For patients treated on the craniospinal axis, such as those with medulloblastoma, data are available to support the notion that proton therapy may have quantifiable benefits. Retrospectively comparing patients treated with photon or protons, Brown at al noted a decreased incidence in nausea and esophagitis with protons. Importantly, patients treated with protons also had better maintained hematologic profiles. With pediatric patients, practitioners typically treat the entire vertebral body to prevent late-growth asymmetries. However, with adults, this is not necessary; rather, in addition to anterior structures such as the heart and thyroid, most of the bone marrow can be spared, likely helping to maintain white blood cell counts. This could be because these patients are likely to receive adjuvant chemotherapy and therefore may better be able to tolerate this treatment.
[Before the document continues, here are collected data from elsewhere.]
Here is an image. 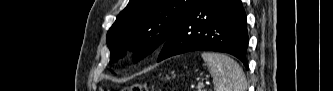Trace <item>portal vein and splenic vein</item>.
Instances as JSON below:
<instances>
[{
    "label": "portal vein and splenic vein",
    "mask_w": 333,
    "mask_h": 91,
    "mask_svg": "<svg viewBox=\"0 0 333 91\" xmlns=\"http://www.w3.org/2000/svg\"><path fill=\"white\" fill-rule=\"evenodd\" d=\"M204 86H205V84L202 83V84H199V85H198V88H202V87H204Z\"/></svg>",
    "instance_id": "1"
}]
</instances>
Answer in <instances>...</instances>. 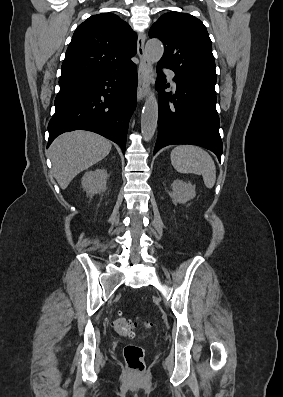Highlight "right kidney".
I'll list each match as a JSON object with an SVG mask.
<instances>
[{
    "label": "right kidney",
    "instance_id": "1",
    "mask_svg": "<svg viewBox=\"0 0 283 397\" xmlns=\"http://www.w3.org/2000/svg\"><path fill=\"white\" fill-rule=\"evenodd\" d=\"M108 179L107 171L97 168L94 171H88L82 178L83 189L89 196L101 193L106 190V183Z\"/></svg>",
    "mask_w": 283,
    "mask_h": 397
}]
</instances>
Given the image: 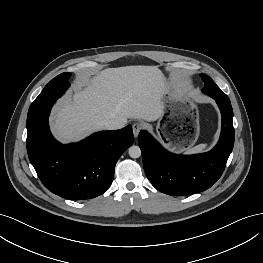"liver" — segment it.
<instances>
[{
    "label": "liver",
    "instance_id": "6515ba94",
    "mask_svg": "<svg viewBox=\"0 0 263 263\" xmlns=\"http://www.w3.org/2000/svg\"><path fill=\"white\" fill-rule=\"evenodd\" d=\"M169 84L156 66L107 68L94 77H79L75 93L54 109L52 129L62 142L105 129L108 120L156 121L164 114L163 95Z\"/></svg>",
    "mask_w": 263,
    "mask_h": 263
}]
</instances>
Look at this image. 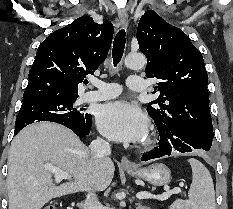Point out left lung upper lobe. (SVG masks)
Returning a JSON list of instances; mask_svg holds the SVG:
<instances>
[{
  "label": "left lung upper lobe",
  "mask_w": 233,
  "mask_h": 209,
  "mask_svg": "<svg viewBox=\"0 0 233 209\" xmlns=\"http://www.w3.org/2000/svg\"><path fill=\"white\" fill-rule=\"evenodd\" d=\"M137 40L147 57L146 77L159 80L154 93L160 95L147 108L155 124H183L214 137L208 76L203 57L189 37L148 10L139 21Z\"/></svg>",
  "instance_id": "5c2ea615"
}]
</instances>
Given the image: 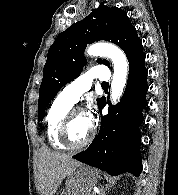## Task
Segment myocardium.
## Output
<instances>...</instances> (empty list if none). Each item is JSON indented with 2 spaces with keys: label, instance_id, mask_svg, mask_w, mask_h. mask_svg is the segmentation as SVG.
Listing matches in <instances>:
<instances>
[{
  "label": "myocardium",
  "instance_id": "1",
  "mask_svg": "<svg viewBox=\"0 0 178 195\" xmlns=\"http://www.w3.org/2000/svg\"><path fill=\"white\" fill-rule=\"evenodd\" d=\"M79 113H85V110L79 107L71 108L65 115L58 133L60 142L70 150H81L87 147L94 139L96 135V128L92 125V130L89 137L81 144H73L69 139V128L74 117Z\"/></svg>",
  "mask_w": 178,
  "mask_h": 195
}]
</instances>
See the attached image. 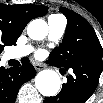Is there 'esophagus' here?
<instances>
[{"mask_svg": "<svg viewBox=\"0 0 103 103\" xmlns=\"http://www.w3.org/2000/svg\"><path fill=\"white\" fill-rule=\"evenodd\" d=\"M34 67L37 71H40L44 68V65L42 63H35Z\"/></svg>", "mask_w": 103, "mask_h": 103, "instance_id": "obj_1", "label": "esophagus"}]
</instances>
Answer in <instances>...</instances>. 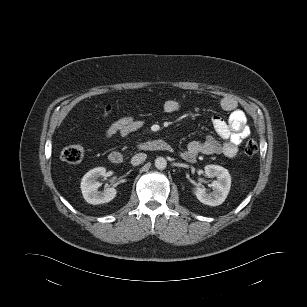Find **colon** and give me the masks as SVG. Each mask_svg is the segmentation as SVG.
<instances>
[{
	"label": "colon",
	"instance_id": "obj_1",
	"mask_svg": "<svg viewBox=\"0 0 307 307\" xmlns=\"http://www.w3.org/2000/svg\"><path fill=\"white\" fill-rule=\"evenodd\" d=\"M258 151V144L255 140L250 139L245 143L244 153L247 156H253ZM84 156V150L79 145H70L61 151V159L69 164H77L81 162Z\"/></svg>",
	"mask_w": 307,
	"mask_h": 307
}]
</instances>
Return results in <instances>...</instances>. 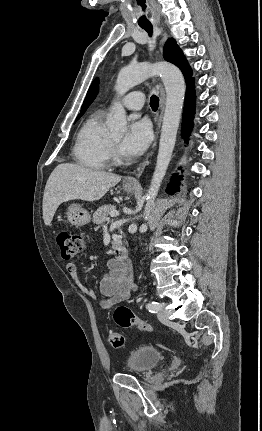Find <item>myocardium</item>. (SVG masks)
I'll return each mask as SVG.
<instances>
[{
    "mask_svg": "<svg viewBox=\"0 0 262 431\" xmlns=\"http://www.w3.org/2000/svg\"><path fill=\"white\" fill-rule=\"evenodd\" d=\"M111 147L115 148V141L111 139ZM121 161L118 159L117 163H120Z\"/></svg>",
    "mask_w": 262,
    "mask_h": 431,
    "instance_id": "myocardium-1",
    "label": "myocardium"
}]
</instances>
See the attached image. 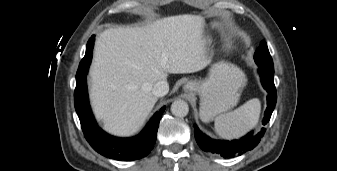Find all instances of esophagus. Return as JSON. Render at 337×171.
Returning a JSON list of instances; mask_svg holds the SVG:
<instances>
[{
	"mask_svg": "<svg viewBox=\"0 0 337 171\" xmlns=\"http://www.w3.org/2000/svg\"><path fill=\"white\" fill-rule=\"evenodd\" d=\"M184 88L185 89H189V88H191V86L190 85H185Z\"/></svg>",
	"mask_w": 337,
	"mask_h": 171,
	"instance_id": "obj_1",
	"label": "esophagus"
}]
</instances>
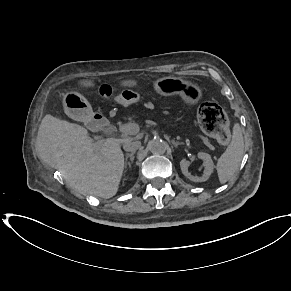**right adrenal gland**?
<instances>
[{
    "mask_svg": "<svg viewBox=\"0 0 291 291\" xmlns=\"http://www.w3.org/2000/svg\"><path fill=\"white\" fill-rule=\"evenodd\" d=\"M134 155H135V152L126 153V155H125V166H127V164H128V162H127L128 158H130L131 163H133L134 158H135Z\"/></svg>",
    "mask_w": 291,
    "mask_h": 291,
    "instance_id": "1",
    "label": "right adrenal gland"
}]
</instances>
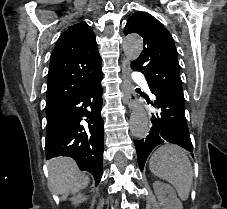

Diseases such as craniopharyngioma and ependymoma arising in adult patients are rare, and there are few reports of these treated with proton therapy. However, in pediatric patients, these tumors may be successfully treated with protons, and again, the low-dose sparing is expected to translate into a reduction in adverse effects. ,
Radiation techniques and treatment planning
Although the clinical studies reviewed earlier provide initial evidence in support of proton therapy for the treatment of primary brain tumors, most of these patients have been treated with what some may call antiquated proton technology. Similar to advances made in photon therapy in recent decades, proton therapy is a rapidly evolving technology. Since 2010, the number of active centers treating patients, and publishing outcomes, has been small. Moreover, virtually all these centers used passive-scattered proton therapy (PSPT). With PSPT, physical elements are introduced into a broad proton beam to shape the distal and lateral edges. Nearly all new centers now offer only scanning beam proton therapy. With scanning proton therapy, small pristine proton beams are scanned magnetically to conform to the lateral edges of the target volume and energy changes control the depth of penetration. Scanning beam proton therapy allows maximally conformal, not only low-dose, but high-dose radiation ( Fig. 9.2 ). Indeed, in comparing PSPT with IMRT, IMRT plans often may have better high-dose conformity. Scanning beam proton therapy also allows the delivery of true IMPT. With true IMPT, the optimizer has the flexibility to manipulate all beamlets within each proton field simultaneously to deliver a maximally conformal treatment plan. This review of the literature should account for the fact that most patients were treated with what may be considered first-generation proton therapy delivery techniques in which the normal tissue sparing in high-dose regions is not maximized.